"Apa kau yakin akan melakukan ini, Zy? Aku khawatir dengan kesehatanmu," ujarku saat Enzy melepaskan jarum infus dan benar-benar ingin berniat kabur dari rumah sakit.
"Jadi Kakak mau aku tinggal di sini sampai berapa lama? Sampai Papa memasukanku lagi ke kamar dan dikunci di sana selama berbulan-bulan? Kakak tahu? Papa berniat mengajukan gugatan cerai atas namaku untuk Kakak."
"Apa? Papa akan melakukan itu?" tanyaku sangat terkejut. Aku memang mengira Pak Guntur akan melakukan segalanya, tapi apa sampai sejauh itu? Dia sangat ingin memisahkanku dengan Enzy. Lebih mengherankan lagi, Enzy bersedia membahayakan diri hanya demi ikut dengan lelaki sederhana sepertiku?
"Ini adalah kesempatan paling baik. Aku tahu tubuhku mungkin tidak akan mendukung, tapi keinginanku jauh lebih kuat dari itu," ujar Enzy meyakinkan padaku.
"Enzy ...." Aku menahannya sebelum dia turun dari bed stretcher. "Kau tahu siapa yang akan kau ikuti ini? Itu adalah aku, aku yang hanya pegawai biasa dan tidak bisa memberimu kehidupan mewah. Kalau kau melakukan ini hanya karena emosi sesaat, aku harap kau bisa berpikir ulang. Aku tidak ingin kau menyesal di kemudian hari, Zy."
Enzy terdiam. Dia tampak berpikir akan keputusannya pergi bersamaku.
"Lalu Kakak akan membiarkanku merawat bayi ini sendiri? Kalau suatu saat nanti dia menanyakan ayahnya, lalu Papa melarang kalian bertemu. Apa yang Kakak lakukan? Ah ... tidak. Mungkin saja aku tidak akan bertahan sampai selama itu." Enzy mengalihkan pandangannya dariku.
"Zy ... ini adalah keputusan besar. Hidupmu akan berubah sangat drastis, kau harus memiliki alasan kuat agar kau tidak menyesalinya."
"Karena aku terlalu menyukai Kakak! Suka Kakak, dan selalu menyukai Kakak setiap waktu! Apa Kakak puas?" Enzy bersuara begitu keras seraya menatapku dengan wajah serius.
Seketika aku diam. Apa ini bukan mimpi? Sungguh? Dalam keadaan seperti sekarang, aku semakin mencemaskan banyak hal. Namun, apa artinya kecemasan itu jika Enzy ada bersamaku?
"Kakak kenapa lihat aku begitu? Jangan lihat terus ih, aku malu ...."
Kedua pipinya bersemu kemerahan. Dia tertunduk malu, tapi aku terus mengangkat dagunya dan memberi sebuah ciuman kecil di bibirnya yang selalu manis. Tangannya sedikit meremas sudut kemejaku karena dia mungkin saja kesulitan mengimbangi aktivitas ini lebih lama.
"Sudah ... nanti Kakak ikut sakit." Enzy berkata lirih, seraya menatapku dengan sayu.
"Kita pulang?"
Enzy mengangguk kecil. "Iya."
"Pakai ini, jangan sampai ada angin masuk ke tubuhmu.
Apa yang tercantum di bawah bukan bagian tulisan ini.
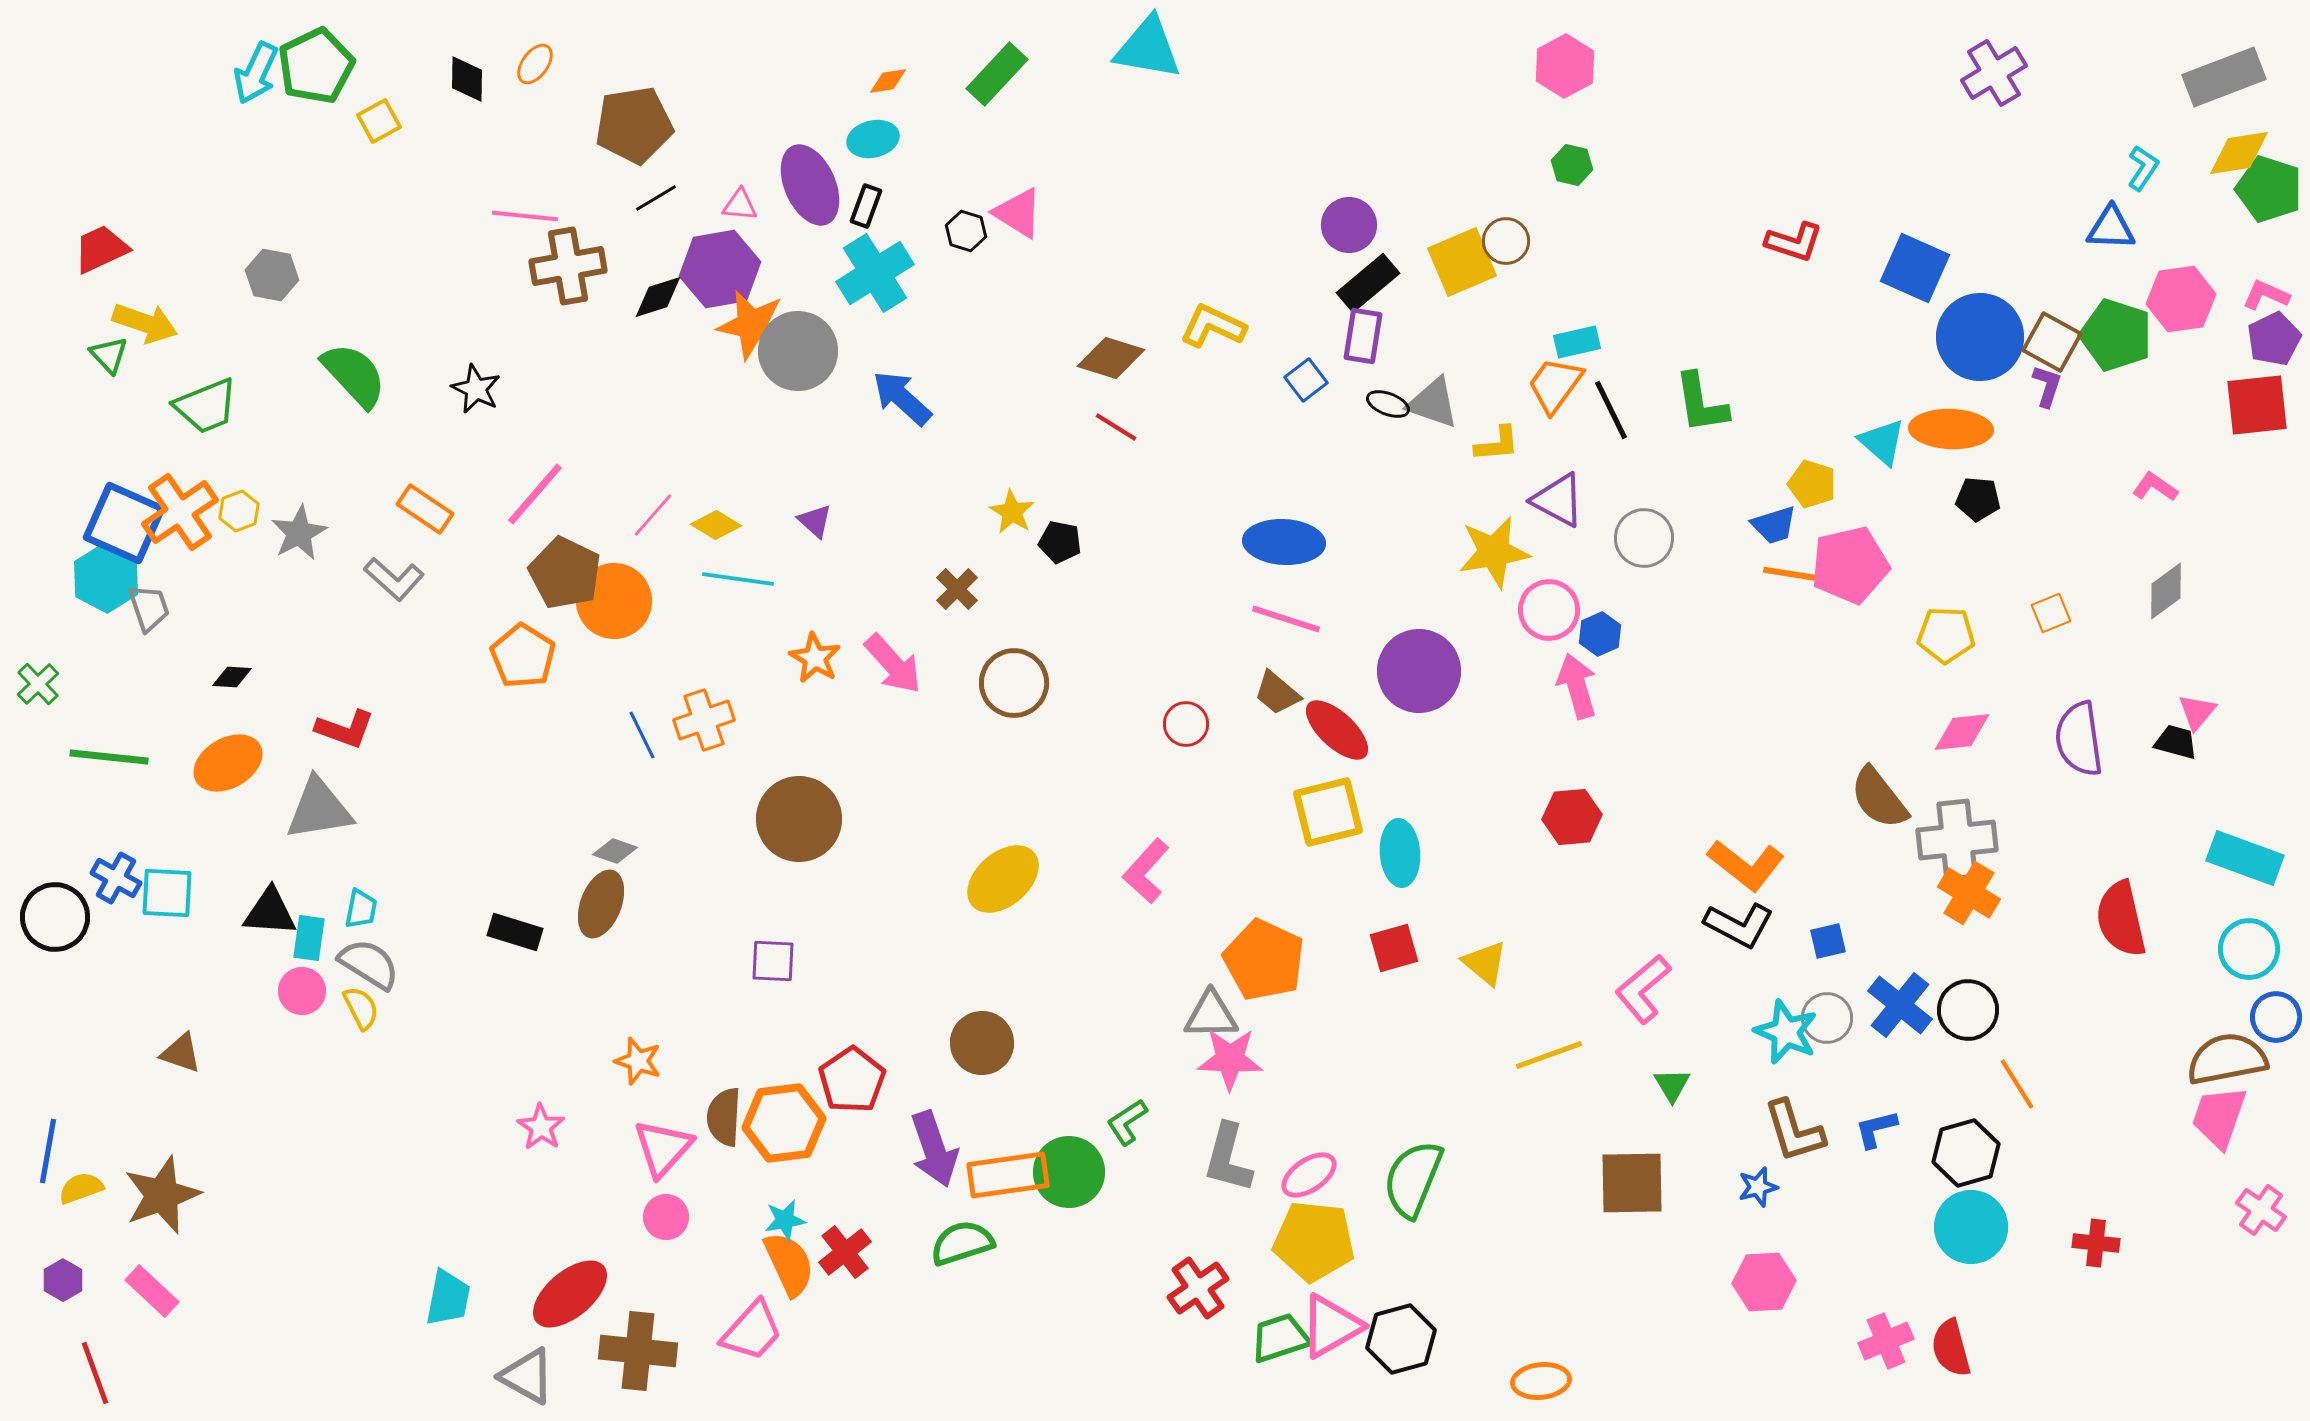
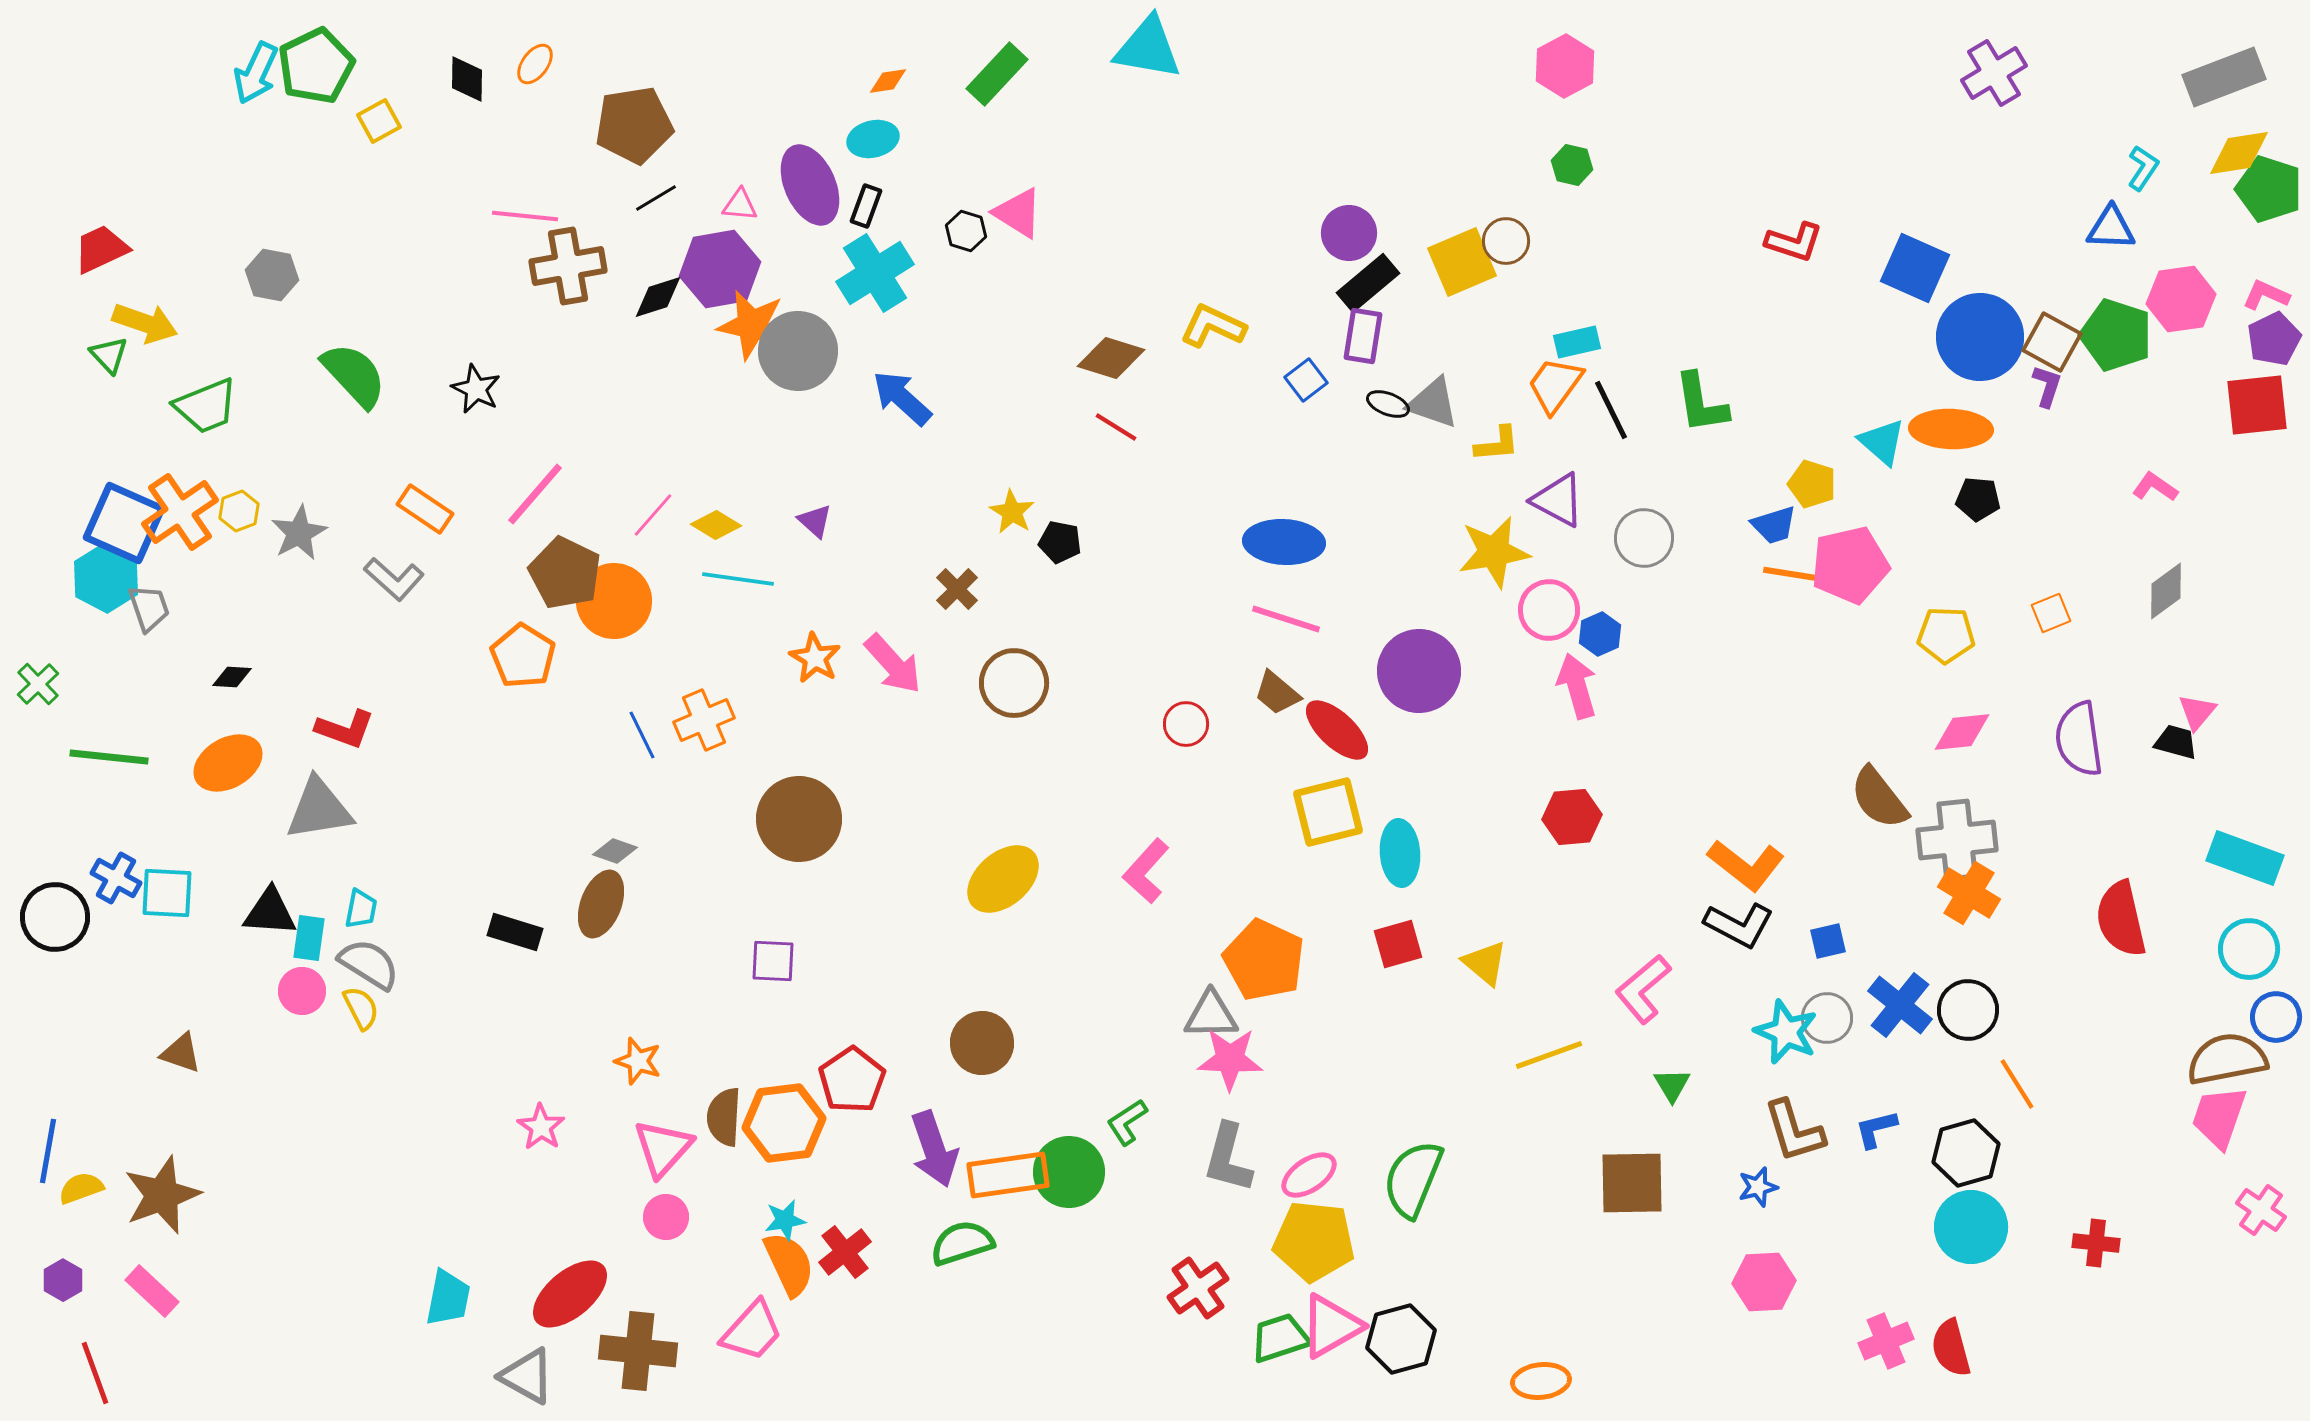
purple circle at (1349, 225): moved 8 px down
orange cross at (704, 720): rotated 4 degrees counterclockwise
red square at (1394, 948): moved 4 px right, 4 px up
Aku hanya membawa motor ke sini, Zy." Aku memberinya pakaian hangat yang kupakai, dia terlihat sangat senang. "Aku akan membawamu ke rumah sakit di Purwakarta kalau kita sudah sampai. Jadi bertahanlah selama perjalanan, hmh?"
"Iya."
Dia tersenyum lagi, lalu memeluk tengkukku saat tubuhnya berpindah tempat di kedua lengan. Aku sangat berhati-hati saat membawanya keluar secara diam-dima dari rumah sakit ini. Untung saja Langit dan yang lainnya belum kembali, suasana juga sudah sepi karena ini sudah termasuk jam malam.
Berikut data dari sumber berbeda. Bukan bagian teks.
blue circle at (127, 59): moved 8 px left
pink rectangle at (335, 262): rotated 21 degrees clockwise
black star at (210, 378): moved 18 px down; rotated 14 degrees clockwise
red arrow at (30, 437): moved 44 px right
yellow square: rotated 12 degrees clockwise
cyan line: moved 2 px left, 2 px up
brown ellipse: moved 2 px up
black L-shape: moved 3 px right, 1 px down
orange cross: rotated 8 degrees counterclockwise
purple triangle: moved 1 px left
Aku tidak pernah mau menebak apa yang akan terjadi besok dan seterusnya. Enzy adalah istriku, tanggungjawabku, dan seluruh kehidupanku saat ini.
"Kakak ...."
"Hmh?" Aku memasangkan helm di kepalanya saat Enzy masih menatapku dengan senyum manis itu.
"Aku sayang Kakak. Sangat sayang Kakak ...."
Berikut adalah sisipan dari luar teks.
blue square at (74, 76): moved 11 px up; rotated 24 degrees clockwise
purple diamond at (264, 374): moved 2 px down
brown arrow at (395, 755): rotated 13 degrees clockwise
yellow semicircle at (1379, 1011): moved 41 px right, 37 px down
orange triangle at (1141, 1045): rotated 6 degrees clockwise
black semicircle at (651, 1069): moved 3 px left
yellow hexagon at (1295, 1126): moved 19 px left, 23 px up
"Kau merayuku lagi, hmh? Jangan banyak bergerak, perjalan kita akan jauh, Zy."
Aku pun menaiki motor dan mulai memacunya ke jalanan besar, Enzy hanya memelukku dari arah belakang begitu erat. Perasaan ini melegakan, meski terselip setitik kecemasan untuknya yang tidak terbayangkan. Semoga saja aku bisa terus bertanggungjawab untukmu, Zy.